When you pop a radio on a constrained chip you open up a world of potential. And that potential is causing both the humble microcontroller and the embedded software world to look more and more like the traditional CPU and IT market, respectively.
Unfortunately, the core needs of the embedded hardware market haven’t changed. These devices are running our factories, water treatment plants, oil rigs, and life safety equipment. Whereas at one time they were mostly secure by way of obscurity and running highly specialized software, they are now getting connected to the rest of the world and getting additional jobs such as running neural nets used in AI.
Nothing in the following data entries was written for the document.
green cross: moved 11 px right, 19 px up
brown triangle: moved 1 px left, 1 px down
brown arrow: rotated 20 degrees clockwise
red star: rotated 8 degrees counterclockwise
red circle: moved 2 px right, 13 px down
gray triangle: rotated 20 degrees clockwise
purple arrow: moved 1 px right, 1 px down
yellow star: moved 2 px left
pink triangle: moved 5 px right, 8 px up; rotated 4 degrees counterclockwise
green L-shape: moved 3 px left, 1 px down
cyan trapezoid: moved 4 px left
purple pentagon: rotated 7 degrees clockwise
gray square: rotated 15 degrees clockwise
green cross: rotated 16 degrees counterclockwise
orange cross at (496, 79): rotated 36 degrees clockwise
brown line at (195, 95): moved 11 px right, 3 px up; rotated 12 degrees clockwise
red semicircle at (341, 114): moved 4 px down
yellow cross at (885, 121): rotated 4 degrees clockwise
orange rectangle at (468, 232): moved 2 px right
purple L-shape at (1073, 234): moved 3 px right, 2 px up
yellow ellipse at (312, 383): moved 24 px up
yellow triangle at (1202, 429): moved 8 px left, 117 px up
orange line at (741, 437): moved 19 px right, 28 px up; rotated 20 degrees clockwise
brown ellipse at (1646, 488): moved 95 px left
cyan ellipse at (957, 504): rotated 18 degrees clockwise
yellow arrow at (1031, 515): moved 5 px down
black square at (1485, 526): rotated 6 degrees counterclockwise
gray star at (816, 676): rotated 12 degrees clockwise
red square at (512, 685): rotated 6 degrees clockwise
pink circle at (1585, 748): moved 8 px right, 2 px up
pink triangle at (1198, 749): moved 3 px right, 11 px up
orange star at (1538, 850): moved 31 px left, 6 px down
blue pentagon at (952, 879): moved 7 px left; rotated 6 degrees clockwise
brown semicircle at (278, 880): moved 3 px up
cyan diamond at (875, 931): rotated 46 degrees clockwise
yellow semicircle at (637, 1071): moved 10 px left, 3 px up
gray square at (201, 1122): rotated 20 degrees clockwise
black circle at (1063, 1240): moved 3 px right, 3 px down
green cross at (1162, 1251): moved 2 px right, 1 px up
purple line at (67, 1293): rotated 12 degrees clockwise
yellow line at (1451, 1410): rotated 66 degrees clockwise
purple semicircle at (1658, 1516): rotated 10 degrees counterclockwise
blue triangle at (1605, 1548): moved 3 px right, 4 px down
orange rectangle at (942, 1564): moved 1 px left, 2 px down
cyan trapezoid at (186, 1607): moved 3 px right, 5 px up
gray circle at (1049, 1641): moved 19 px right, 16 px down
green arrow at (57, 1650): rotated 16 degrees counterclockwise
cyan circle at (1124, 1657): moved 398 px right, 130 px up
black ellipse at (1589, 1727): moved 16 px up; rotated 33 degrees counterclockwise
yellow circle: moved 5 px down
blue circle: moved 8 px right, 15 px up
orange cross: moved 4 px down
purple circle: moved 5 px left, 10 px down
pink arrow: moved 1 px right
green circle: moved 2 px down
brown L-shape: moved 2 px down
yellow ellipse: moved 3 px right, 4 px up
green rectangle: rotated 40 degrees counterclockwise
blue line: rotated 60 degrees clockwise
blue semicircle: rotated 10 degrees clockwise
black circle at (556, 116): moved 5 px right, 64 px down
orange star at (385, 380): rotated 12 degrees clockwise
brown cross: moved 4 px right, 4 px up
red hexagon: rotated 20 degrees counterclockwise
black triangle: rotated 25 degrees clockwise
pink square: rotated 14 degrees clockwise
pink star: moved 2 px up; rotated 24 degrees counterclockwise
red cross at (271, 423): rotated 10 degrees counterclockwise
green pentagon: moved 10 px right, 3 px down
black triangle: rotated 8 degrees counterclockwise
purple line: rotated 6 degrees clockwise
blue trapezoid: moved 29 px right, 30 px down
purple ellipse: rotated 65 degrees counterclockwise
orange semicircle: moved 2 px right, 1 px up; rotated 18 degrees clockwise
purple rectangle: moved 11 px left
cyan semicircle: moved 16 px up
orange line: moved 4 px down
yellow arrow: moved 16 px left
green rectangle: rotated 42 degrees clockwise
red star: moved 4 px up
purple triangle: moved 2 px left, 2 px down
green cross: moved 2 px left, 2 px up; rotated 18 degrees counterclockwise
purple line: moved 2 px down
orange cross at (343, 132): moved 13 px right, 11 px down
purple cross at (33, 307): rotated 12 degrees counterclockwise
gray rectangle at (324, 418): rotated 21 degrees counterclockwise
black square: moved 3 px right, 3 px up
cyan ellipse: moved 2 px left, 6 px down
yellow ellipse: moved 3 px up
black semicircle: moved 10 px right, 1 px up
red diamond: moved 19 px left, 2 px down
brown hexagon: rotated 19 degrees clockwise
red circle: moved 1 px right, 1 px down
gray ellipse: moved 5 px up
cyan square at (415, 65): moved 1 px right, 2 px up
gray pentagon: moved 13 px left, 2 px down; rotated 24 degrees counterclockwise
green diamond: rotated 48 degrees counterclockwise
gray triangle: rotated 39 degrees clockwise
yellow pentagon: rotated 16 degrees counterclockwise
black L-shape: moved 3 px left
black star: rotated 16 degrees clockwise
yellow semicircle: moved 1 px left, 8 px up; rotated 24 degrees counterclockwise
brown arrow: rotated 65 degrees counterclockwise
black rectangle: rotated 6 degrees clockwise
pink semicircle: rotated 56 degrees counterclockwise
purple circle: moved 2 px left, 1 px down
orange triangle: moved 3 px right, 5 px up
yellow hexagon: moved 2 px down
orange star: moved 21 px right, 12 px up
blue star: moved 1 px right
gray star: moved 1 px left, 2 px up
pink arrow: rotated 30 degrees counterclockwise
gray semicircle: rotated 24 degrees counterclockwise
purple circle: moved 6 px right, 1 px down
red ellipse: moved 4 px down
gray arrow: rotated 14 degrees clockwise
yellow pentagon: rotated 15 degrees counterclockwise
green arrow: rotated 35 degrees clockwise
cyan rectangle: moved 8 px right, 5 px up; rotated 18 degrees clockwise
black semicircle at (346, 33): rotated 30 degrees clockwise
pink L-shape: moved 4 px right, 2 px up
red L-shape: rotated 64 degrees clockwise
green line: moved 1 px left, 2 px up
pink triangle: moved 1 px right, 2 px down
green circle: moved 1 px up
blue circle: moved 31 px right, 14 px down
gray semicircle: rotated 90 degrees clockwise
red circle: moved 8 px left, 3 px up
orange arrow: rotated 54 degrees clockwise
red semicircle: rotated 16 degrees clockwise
I’m not at Embedded World, but I did have a few briefings and conversations with companies that have highlighted the big shift in processing and attendant software ahead of the show. First up, let’s talk basic silicon. While there may be some use cases that still use old-school 8-bit or 16-bit microprocessors, it’s clear that the ability handle more bits are better, despite 32-bit chips costing more. This trend is driven by the demands of adding memory and software to handle the security needs of the new embedded market and new jobs I mentioned.
Carsten Rhod Gregersen, founder and CEO of Nabto, told me that simply providing for encryption on a device requires 32-bit architectures. And most embedded microprocessors require some form of security, especially if they get connected to the Internet. That desire for security and the need to manage connected devices is also driving two other trends in the embedded world.
The first is a reduction in the number of RTOSes. The second is a need for high-quality open source software and software tools. I often talk about the reduction in the number of RTOSes that companies want to support, and it makes complete sense. If you’re developing an application that needs to run across multiple devices (such as a suite of home appliances or different machines on a factory floor), ideally you’re writing software to run on all those devices just once, which requires writing to just one RTOS.
And when it comes to the winning RTOSes Gregson believes open source options such as Zephyr are going to gain ground. He said that after the acquisition of FreeRTOS by Amazon and ThreadX by Microsoft, companies are worried about the potential for lock-in on the part of those behemoths.
Indeed, the desire to move away from proprietary systems extends beyond RTOSes to other areas of embedded software. For example, at Embedded World, Canonical showed off deals designed to bring open source Ubuntu to Mediatek’s hardware. It also boasted that its OS had achieved ARM’s initial PSA Level 1 security certification.
Thanks to greater performance, embedded devices are also performing a host of new jobs. What used to be control-loop functions and dedicated tasks have turned into using the available computing for flexible tasks. These tasks might include running some kind of software in a container, vision processing, or other AI.
In fact AI was everywhere, from the Tiny ML I get so excited about to specialty computing platforms designed for robots and automotive that can fuse camera data with other sensors to handle complex tasks industrial tasks. Renesas showed off demonstrations of an ARM-based microcontroller doing people detection, showing off one of the popular new jobs higher-performance microcontrollers can do for the embedded market.
As we connect everything, it’s clear that the embedded world will look more and more like the traditional computing world. But even as it takes on new tasks and puts higher-level computing in more industries, we must figure out how to ensure that the glitches and best effort nature of today’s computing infrastructure don’t compromise the crucial world that embedded devices have to do.